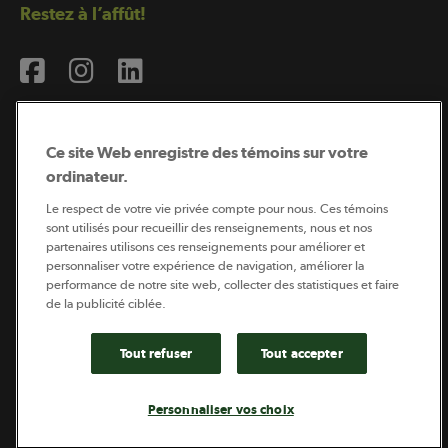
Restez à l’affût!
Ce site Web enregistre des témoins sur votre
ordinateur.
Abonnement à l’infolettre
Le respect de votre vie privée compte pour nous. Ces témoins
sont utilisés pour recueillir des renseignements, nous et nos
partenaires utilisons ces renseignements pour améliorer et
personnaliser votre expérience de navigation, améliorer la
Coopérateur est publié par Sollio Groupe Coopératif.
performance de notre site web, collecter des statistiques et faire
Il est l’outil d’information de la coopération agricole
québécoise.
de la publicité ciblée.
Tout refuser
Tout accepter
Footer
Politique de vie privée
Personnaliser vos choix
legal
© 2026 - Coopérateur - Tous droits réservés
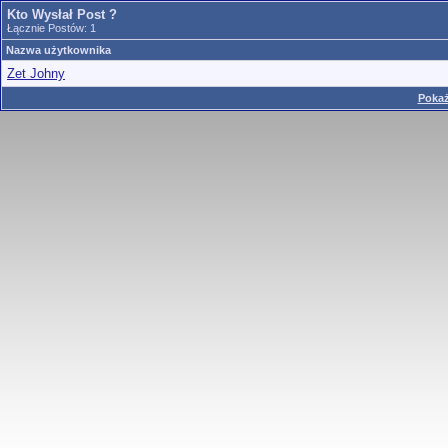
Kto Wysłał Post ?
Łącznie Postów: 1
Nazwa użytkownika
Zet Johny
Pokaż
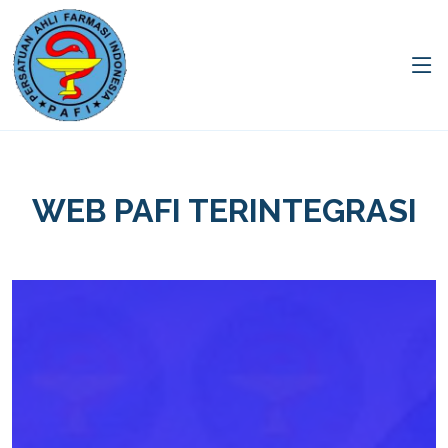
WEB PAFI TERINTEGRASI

Activity →
The whole listing above is to be printed exactly; the pictures stay out.

Output for this task →
Restez à l’affût!
Ce site Web enregistre des témoins sur votre
ordinateur.
Abonnement à l’infolettre
Le respect de votre vie privée compte pour nous. Ces témoins
sont utilisés pour recueillir des renseignements, nous et nos
partenaires utilisons ces renseignements pour améliorer et
personnaliser votre expérience de navigation, améliorer la
Coopérateur est publié par Sollio Groupe Coopératif.
performance de notre site web, collecter des statistiques et faire
Il est l’outil d’information de la coopération agricole
québécoise.
de la publicité ciblée.
Tout refuser
Tout accepter
Footer
Politique de vie privée
Personnaliser vos choix
legal
© 2026 - Coopérateur - Tous droits réservés
Kto Wysłał Post ?
Łącznie Postów: 1
Nazwa użytkownika
Zet Johny
Pokaż
WEB PAFI TERINTEGRASI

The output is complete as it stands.